Makers of eReaders, especially Amazon, are still selling a lot of eReaders; and makers of tablet PCs are still selling a lot of tablet PCs. But sales of eReaders have been stable for years and sales of tablets are now declining.
Smartphones with really big screens (phablets) are a popular niche, with the new Samsung S6 edge+ and Galaxy Note 5 both having 5.7″ displays with 2560 x 1440 pixels. (Why carry a phone and a tablet when you can just carry a phablet, assuming you also carry a purse or have really big pockets?) But even though phablets occupy a popular niche, it is a niche and not the main stream.
Is there any segment of the portable computing devices market that is actually exciting consumers? There is. Years after some of us predicted it was going to happen, sales of combination tablet-notebook PCs (two-in-ones) have finally started to surge. (Why carry a laptop and a tablet when….)
Beyond two-in-ones, what can we look forward to that will get people excited about portable-computing hardware again? It just might be flexible OLED displays. Flexible OLEDs are currently used in a few products, such as the Samsung Galaxy Edge phones, but they don’t result in products that are flexible. (The GS6 edge is no more flexible than the GS6, which has a “rigid” glass-based OLED display.)

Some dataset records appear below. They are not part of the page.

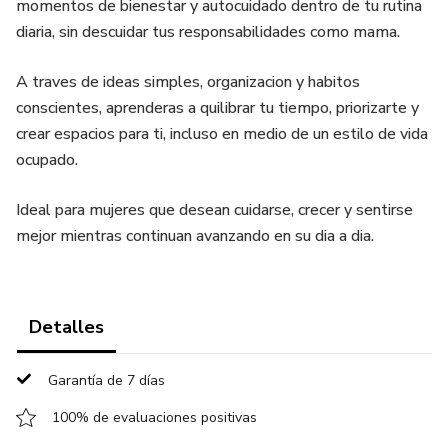
momentos de bienestar y autocuidado dentro de tu rutina
diaria, sin descuidar tus responsabilidades como mama.
A traves de ideas simples, organizacion y habitos
conscientes, aprenderas a quilibrar tu tiempo, priorizarte y
crear espacios para ti, incluso en medio de un estilo de vida
ocupado.
Ideal para mujeres que desean cuidarse, crecer y sentirse
mejor mientras continuan avanzando en su dia a dia.
Detalles
Garantía de 7 días
100% de evaluaciones positivas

But Samsung and LG are making substantial investments to increase their manufacturing capacity for flexible OLEDs (and Chinese rivals Tianma and BOE are investing in glass-based OLED manufacturing). What we need is not only good, inexpensive flexible OLED manufacturing technology, but also the development of needed ancillary technologies and creative product designers that will use those technologies to create compelling products. (Will the old-saw technology demonstration of pulling a flexible display out of a pen-shaped housing like a window shade still excite people? Doubtful. It’s easier to pull your phone out of your pocket to get a display of roughly the same size.)
Two things we definitely need in addition to flexible OLEDs are flexible batteries and flexible pixel-switching backplanes.
All of this is coming, eventually, but the hardest part will be designing products with flexible displays that fully engage consumers by satisfying not only their wants, but also their needs. On the industrial side, it’s easy to see applications for “flex-once” or “flex-a-bit” displays. On the consumer side, “flex-a-lot-and often” displays, while the most exciting to the display community, can still feel like a solution looking for a problem.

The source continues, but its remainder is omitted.